My primary school, in the years that I was there, had a sort of miniature forest planted in a corner of the school grounds, near the staff carpark. There was a little dirt path that curved and wound its way through the mini forest, and connected the playground at one end with the little pond at the other. Along the way, there were a few benches, so one could sit and enjoy the serenity.
I hadn’t thought of that little forest in a very long time, but the other day, when I was walking down the street in the middle of the day, and the wind rushed through the trees that I was passing under – at that precise moment, I thought of that little forest, and for a split second, I was back there, sitting on a bench about midway down the path, reading a book. It was exactly as Anne Lamott describes in Bird by Bird – the way random, seemingly insignificant memories resurface out of nowhere years after the fact, and years since you last thought of them.
In this case, however, I think my mind might have been primed toward that kind of memory. This post isn’t actually about memories or forests. It’s about childhood and change.
When I was a kid, I was incredibly shy and quiet, yet I was also active and energetic. In the first few years of primary school, I’d happily play on the playground amongst the other kids, but not with them per se. My school had a rule that only children in grades 1-3 were allowed on the playground, so when I reached grade 4, I had to find other ways to spend my lunchtimes.
I suppose that’s more or less the time I started reading chapter books. (Not sure if this is coincidence or connected in some way.) Despite being a very small school, the library had a decent collection (from what I remember anyway), so I suppose I spent a lot of time there. And once the forest was completed (I think it was only completed midway through my school years), I did some reading there too.
The oval (or field) and the handball squares were on the other side of the school, so the forest was generally pretty quiet during lunch. Well, the playground would usually be full of loud children, and a few of them would occasionally run up and down the forest path, but, for the most part, it was peaceful enough. If nothing else, it was as secluded as any other space I was going to find on the school grounds.
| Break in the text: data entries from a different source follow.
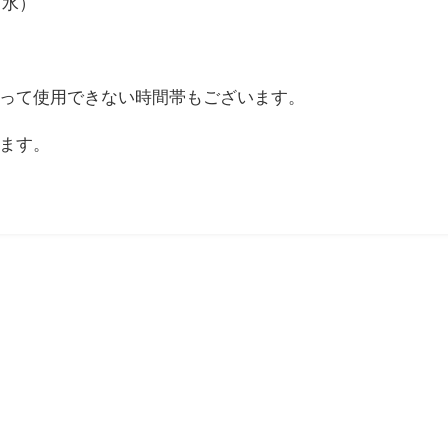
（水）
って使用できない時間帯もございます。
ます。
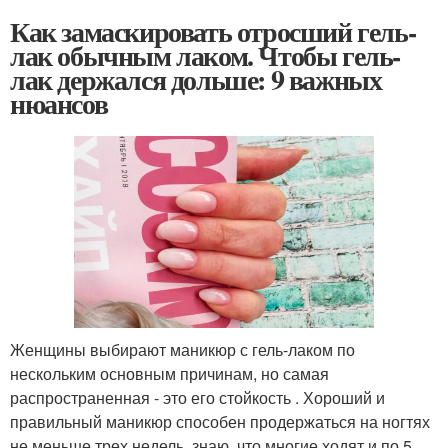
Как замаскировать отросший гель-
лак обычным лаком. Чтобы гель-
лак держался дольше: 9 важных
нюансов
Женщины выбирают маникюр с гель-лаком по
нескольким основным причинам, но самая
распространенная - это его стойкость . Хороший и
правильный маникюр способен продержаться на ногтях
не меньше трех недель, знаю, что многие ходят и по 5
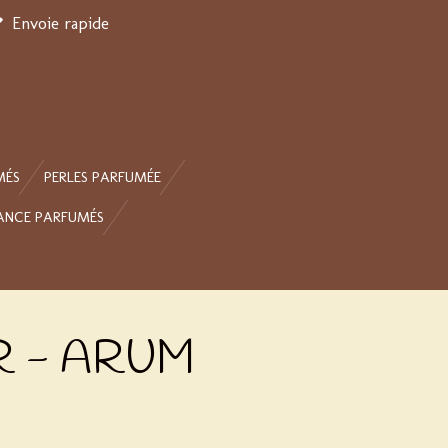
Envoie rapide
MÉS
PERLES PARFUMÉE
ANCE PARFUMÉS
 - ARUM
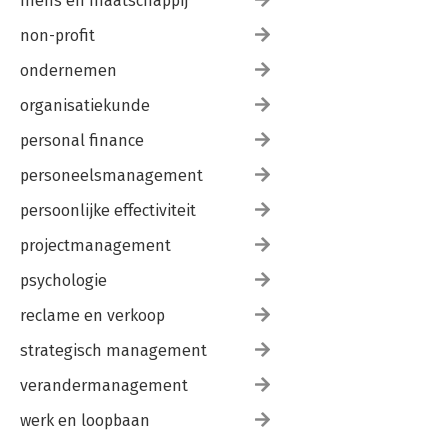
mens en maatschappij
non-profit
ondernemen
organisatiekunde
personal finance
personeelsmanagement
persoonlijke effectiviteit
projectmanagement
psychologie
reclame en verkoop
strategisch management
verandermanagement
werk en loopbaan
Fast-forward many years, and I find it incredible that this shy kid is now an extrovert (according to those MBTI personality tests, if they are to be believed) who spends all day talking to people at work, will talk to friends of friends at parties, and will even talk to random strangers on the street or at bars or anywhere.
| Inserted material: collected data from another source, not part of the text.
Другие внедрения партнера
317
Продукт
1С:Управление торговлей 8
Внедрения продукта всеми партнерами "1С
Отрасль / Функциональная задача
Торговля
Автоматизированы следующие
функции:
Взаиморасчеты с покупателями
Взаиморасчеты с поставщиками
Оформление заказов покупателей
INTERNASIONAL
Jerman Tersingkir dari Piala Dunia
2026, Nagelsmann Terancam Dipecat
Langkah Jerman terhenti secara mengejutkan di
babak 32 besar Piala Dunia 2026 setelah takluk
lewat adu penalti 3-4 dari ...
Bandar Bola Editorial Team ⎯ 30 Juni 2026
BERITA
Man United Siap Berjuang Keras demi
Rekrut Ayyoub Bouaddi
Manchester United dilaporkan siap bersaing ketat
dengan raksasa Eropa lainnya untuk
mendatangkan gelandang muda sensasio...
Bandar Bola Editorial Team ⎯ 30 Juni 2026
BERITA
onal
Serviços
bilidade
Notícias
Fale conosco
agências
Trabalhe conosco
(If I’m travelling alone, a small part of me is disappointed if the person next to me on a plane overtly does not want to make conversation i.e. they’ve got headphones on, fall asleep before the plane’s even taken off, or otherwise preoccupy themselves in such a way as to avoid eye contact or any hint that conversation might be welcome. But mostly I don’t mind because I usually have my own things to do on planes anyway…)
A colleague of mine (MI) once told me that she experienced something similar in her life: when she was a kid, and all through her teenage years, she was very shy, very introverted. Twenty-plus years on, she is now one of the most sociable and out-going people I know.
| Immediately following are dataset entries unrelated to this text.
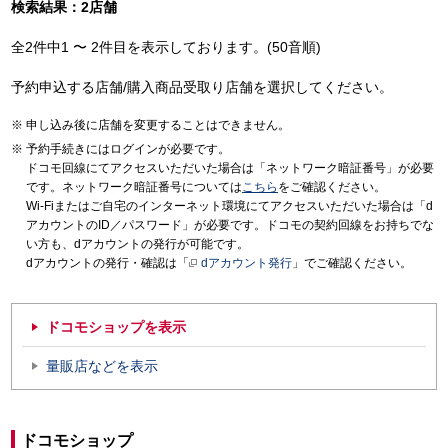
検索結果：2店舗
全2件中1 〜 2件目を表示しております。(50音順)
予約申込する店舗/購入商品受取り店舗を選択してください。
申し込み後に店舗を変更することはできません。
予約手続きにはログインが必要です。
ドコモ回線にてアクセスいただいた場合は「ネットワーク暗証番号」が必要
です。ネットワーク暗証番号については
こちら
をご確認ください。
Wi-Fiまたはご自宅のインターネット環境にてアクセスいただいた場合は「d
アカウントのID／パスワード」が必要です。ドコモの契約回線をお持ちでな
い方も、dアカウントの発行が可能です。
dアカウントの発行・確認は「
dアカウント発行
」でご確認ください。
ドコモショップを表示
量販店などを表示
ドコモショップ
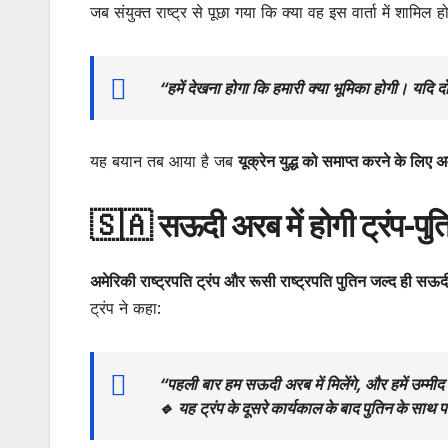
जब संयुक्त राष्ट्र से पूछा गया कि क्या वह इस वार्ता में शामिल 
“हमें देखना होगा कि हमारी क्या भूमिका होगी। यदि दोन
यह बयान तब आया है जब
यूक्रेन युद्ध को समाप्त करने के लिए 
🇸🇦 सऊदी अरब में होगी ट्रंप-पु
अमेरिकी राष्ट्रपति ट्रंप और रूसी राष्ट्रपति पुतिन जल्द ही सऊदी
ट्रंप ने कहा:
“पहली बार हम सऊदी अरब में मिलेंगे, और हमें उम्मी
🔹 यह
ट्रंप के दूसरे कार्यकाल के बाद पुतिन के स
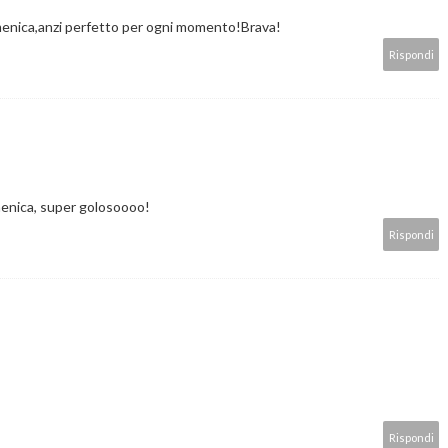
enica,anzi perfetto per ogni momento!Brava!
Rispondi
menica, super golosoooo!
Rispondi
Rispondi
Of course, this change/reversal brings about many questions – mostly in regard to why/how it happened that way.
I suppose I’m inclined to say that I became more socially involved in high school, but that’s not necessarily true. Yes, I made friends more easily, and I talked to more people (it was a very large school – probably six or seven times the size of my primary school – so you had to talk to more people); but I was still quiet and shy and reserved.
When I think about the little forest at my primary school, there are two main things I remember: the cage thing they had to put over the pond so that birds wouldn’t eat all the frogs, and this one random encounter…
One lunch-time, maybe when I was in grade 6 or 7, I was reading in the forest, when a kid – perhaps in grade 2 or 3 – came up to me and asked me some questions about the book I was reading. I vaguely remember her asking why I had the book open at that particular page when my bookmark was further along, and I vaguely remember telling her that I was just holding the bookmark there, and it wasn’t actually marking that particular page, but I don’t remember much else about that encounter.
Maybe that was actually the whole extent of our interaction, or maybe she asked more questions, but I do not remember feeling uncomfortable about it. And, apart from the small possibility that I was annoyed that she was interrupting my reading, and wanted her to go away, I probably didn’t mind talking to her.
Sometimes I remember random things from my childhood, like that conversation, and I wonder why my memory decided to hold onto that random event. Why does my brain think it’s important to remember these things? I wonder if I’m supposed to learn something from it, but I’m sure it’s as likely as anything that my brain is just a hoarder, storing things just in case and not for any practical, thought-out purpose.
But maybe this memory persists so that I might conjecture that I always had it in me to be chatty and easy-going in social situations. Maybe this was just one of those things that time and place took care of. I wonder if my ten-year-old self would have laughed or cringed at the thought of becoming an extrovert …or maybe that’s what she really wanted.